Upper Township Middle School's teacher Shelley Forsman sat down recently to speak about being named the 2012-13 Cape May County Teacher of the Year. But instead of taking about her honor, she spent most of interview gushing about the school's students and staff.
"Here, where I teach, this is Disney," she said. "This is a great place to teach, and I couldn't really be here without them. I think this title represents all of us. We have so many things here to show for it, and we're just little Upper Township in Cape May County. Those other big counties like Warren County and Hudson County have access to more money than we'll ever have, but our little school puts out the best kids, who go on to do great things."

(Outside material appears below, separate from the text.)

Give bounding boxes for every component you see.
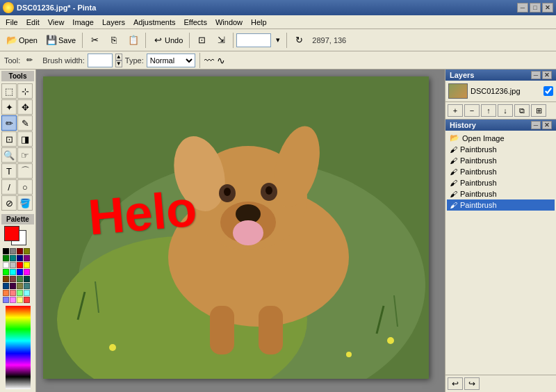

Forsman and the other 20 county teachers of the year, plus the state facility teacher of the year, are in the running for state teacher of the year. The winner is scheduled to be named today at the state Board of Education meeting.
Forsman has been teaching language arts at the school for the past 30 years. But more than teaching reading and writing, she teaches her students how to have fun and have confidence in themselves.
"Never take yourself too seriously, and never let somebody tell you that 'you can't,'" she said. "To me, being a teacher is a little bit of mothering, a little bit of teaching, a little bit of friendship - it's a little bit of everything. I go to games on Saturdays, school dances. I've been to recitals and birthday parties. Middle school is hard enough; you have to make it fun."
Upper Township Middle School Principal Ken Barth said Forsman's actions are evidence she cares deeply about the school. Despite being one of the more seasoned teachers, she's always open to change and is always learning and inspiring others, he said.
"If you don't learn and you don't change, you're never going to reach the children," Forsman said.
Forsman said, for her, the best benefit of the holding the title of County Teacher of the Year is having the opportunity to inspire others.
"(The New Jersey Educational Association) has given us this exposure and lots of 'thank yous' and they're saying 'Come to Princeton and be a part of the changes that are happening with the teacher evaluation process,'" Forsman said. "They are turning to us and saying, 'What can we do to make it better?' and so many times they don't ask the people who are doing the job. They've taken all 21 people and said 'You can make a difference. You have exposure to so many people' - children, their parents."
She said it's an empowering feeling to be part of crew of teachers who share the same love for their profession.
"You're surrounded by all these people who believe everything you believe, who do everything you do," she said. "This is recognition and validation that what you've done is appreciated, and it's very humbling."